The processing circuit 6 controls each of the configurations of the ultrasonic diagnostic apparatus main body 1 using the memory 7 as a work memory on the basis of a program stored in the nonvolatile memory 8. The processing circuit 6 has a control function 6a, an image acquisition function 6b, and an estimation function 6c. The control function 6a performs a variety of processes related to capturing of an ultrasound image and displaying of the ultrasound image. The image acquisition function 6b performs a variety of processes related to the acquisition of an image to be captured by the camera. The estimation function 6c estimates the position and orientation of the ultrasound probe 2 using the camera image.
The nonvolatile memory 8 stores image data, subject data, and a variety of programs for the circuits including the processing circuit 6 to operate. The nonvolatile memory 8 is composed of a hard disk (HD) or a ROM, for example.
The transmitting and receiving circuit 11 includes at least one communication interface to supply electric power to the ultrasound probe 2, transmit a control signal, and receive an echo signal or the like. The transmitting and receiving circuit 11 provides a control signal to cause the ultrasound probe 2 to emit an ultrasonic beam based on the control signal transmitted from the processing circuit 6, for example. Furthermore, the transmitting and receiving circuit 11 receives a reflected wave signal, or an echo signal, from the ultrasound probe 2, performs phase rectifying addition on the reception signal, and outputs a signal obtained by the phase rectifying addition to the signal processing circuit 12.
In one or more embodiments, the signal processing circuit 12 may include a B-mode processing circuit, a Doppler mode processing circuit, a color Doppler mode processing circuit, and/or the like. The B-mode processing circuit performs existing processing to generate an image based on the amplitude information of the reception signal supplied from the transmitting and receiving circuit 11 and generates B-mode signal data. The Doppler mode processing circuit performs existing processing to extract a Doppler shift frequency component from the reception signal supplied from the transmitting and receiving circuit 11 and performs FFT (Fast Fourier Transform) processing or the like to generate Doppler signal data of blood flow information. The color Doppler mode processing circuit performs existing processing to generate an image based on blood flow information from the reception signal supplied from the transmitting and receiving circuit 11 and generates color Doppler mode signal data. The signal processing circuit 12 outputs the generated variety of data to the image generation circuit 13.
The image generation circuit 13 generates two-dimensional and three-dimensional ultrasound images related to a scan area through existing processing on the basis of the data supplied from the signal processing circuit 12. For example, the image generation circuit 13 generates volume data related to the scan area from the supplied data. The image generation circuit 13 generates, from the generated volume data, two-dimensional ultrasound image data through MPR processing (a multi-planar reconstruction method) and three-dimensional ultrasound image data through volume rendering processing. Examples of an ultrasound image include a B-mode image, a Doppler mode image, a color Doppler mode images, and an M-mode image.

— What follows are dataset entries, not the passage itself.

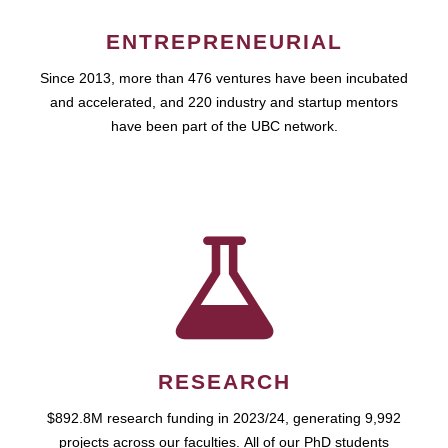
ENTREPRENEURIAL
Since 2013, more than 476 ventures have been incubated
and accelerated, and 220 industry and startup mentors
have been part of the UBC network.
RESEARCH
$892.8M research funding in 2023/24, generating 9,992
projects across our faculties. All of our PhD students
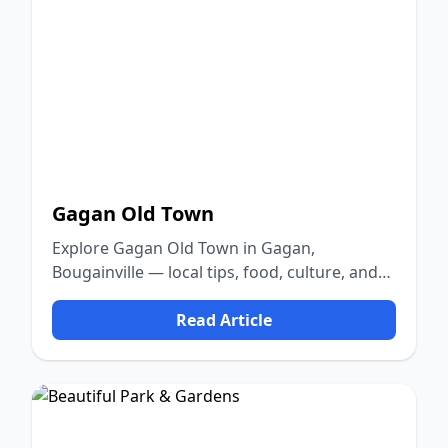
Gagan Old Town
Explore Gagan Old Town in Gagan,
Bougainville — local tips, food, culture, and
nature.
Read Article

The camera control circuit 14 includes at least one communication interface to supply electric power to the camera 3, transmit and receive a control signal, and transmit and receive an image signal. The camera 3 may include a power source to operate by itself without receiving electric power from the ultrasonic diagnostic apparatus main body 1. The camera control circuit 14 may control a variety of image capture parameters (for example, zoom, focus, and F-number) of the camera 3 by transmitting a control signal to the camera 3 via the communication interface. The camera 3 may include an automatic pan-tiltable head and receive a pan-tilt control signal so as to be able to control the position and orientation by pan-tilt drive. The above is the description of at least one embodiment example of a configuration of the ultrasonic diagnostic apparatus 100 that may be used in accordance with the present disclosure. Under such a configuration, the position and orientation of the ultrasound probe 2 is estimated by the estimation function 6c on the basis of the image captured by the camera 3.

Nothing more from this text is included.